Interroguei qual a direcção tomada e logo seguido pelo comandante de equipa e por um soldado, atravessei para o lado de lá do trilho num local onde avultava um vasto “muxito”.

Aí, no chão dando parcos sinais de vida jaziam dois combatentes.

Expliquei ao comandante da equipa o que devia ter feito logo a ter feito fogo.

De seguida foi-me reportado como tudo se teria passado.

A equipa estava a emboscar o trilho num local de onde tinha comandamento sobre a bolanha.

Um tiro disparado do outro lado da bolanha chamou-lhes a atenção para o local.

Viram dois homens fardados e armados que depois de aguardarem alguns momentos iniciaram vagarosamente a travessia.

Iniciando de seguida o percurso no trilho que os dirigiu directamente para o seu fim.

A equipa disparou curto e certeiro.

Houve a percepção de que tinham atingido os seus alvos.

E com certeza aguardaram ordens para a fase seguinte de exploração.

Se bem que na altura a minha primeira reacção foi de ver que apesar de os terem atingido e não terem de imediato explorado a situação passados mais de quarenta anos reconheço que a actuação da equipa foi excelente.

Com muita serenidade mantendo-se quietos no local, para passarem dissimulados, aguentaram com muita calma até que pudessem disparar sem correr o risco de errar, não importando que do outro lado estivessem dois guerrilheiros com certeza já com alguns anos de guerra, experimentados no combate, conhecedores da zona e sabedores de tudo o que importava ali à volta.


"... E esta equipa não vacilou apesar de ter sido posta à prova pela primeira vez, matar ou morrer. ..."

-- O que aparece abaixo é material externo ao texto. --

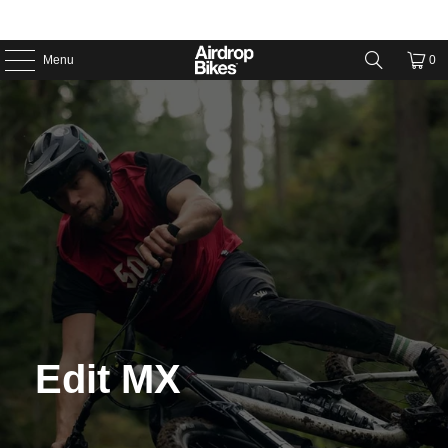
Menu
0
Edit MX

E esta equipa não vacilou apesar de ter sido posta à prova pela primeira vez, matar ou morrer.

Os dois corpos foram descobertos.

Dei ordens para que fossem aliviados de tudo o que possuíam.

Ali tínhamos uma AK 47 e uma Simonov, uma pasta com documentos e dinheiro entre outras coisas.

Da análise dos documentos permitiu-nos concluir que tínhamos abatido 1 comandante de bigrupo e 1 comissário político que “viajavam” do Sara (zona que estendia a sul da estrada Mansoa Mansabá até ao rio Corubal.

Naquele momento sabia que tínhamos feito aquilo para que viéramos isto é fazer com inimigo morresse pela sua pátria ou pelos seus ideais.

Mas não tivemos tempo para grandes tiradas filosóficas pois como sempre acontecia quando abríamos fogo, o inimigo logo disparava de várias direcções indicando que estava ali e que poderíamos contar com ele.

Se até agora nos tínhamos infiltrado na área sob controlo inimigo de maneira a que conseguíssemos criar surpresa dali até ao final da operação teríamos que saber operar para que o inimigo não nos surpreendesse a nós.

Era um jogo de gato e do rato em que qualquer dos contendores podia ser o roedor ou o felino.

A 38CC tinha como nome de guerra “Os Leopardos” pois era a maneira como eu via aquela guerra.

Devíamos ser como o leopardo, atacar a presa e escapulir-se do local antes que os amigos da presa fizessem de nós musaranho.

E quanto nos custaria não ter as tais armas com silenciador.

Na situação que vivíamos cada vez que dávamos um tiro perdíamos a oportunidade de encontrar o inimigo distraído e aproximarmo-nos suficientemente perto dele para que lhes pudéssemos disputar o material e verificar os mortos ou outros.

Caso contrário ele manter-nos ia à distancia fruto do maior alcance dos seus RPG que ultrapassavam largamente o alcance das nossa armas similares.

O resto da operação levou-nos a calcorrear ambas as margens da bolanha sempre de forma a que não caíssemos nas possíveis armadilhas que o inimigo pudesse preparar para nós.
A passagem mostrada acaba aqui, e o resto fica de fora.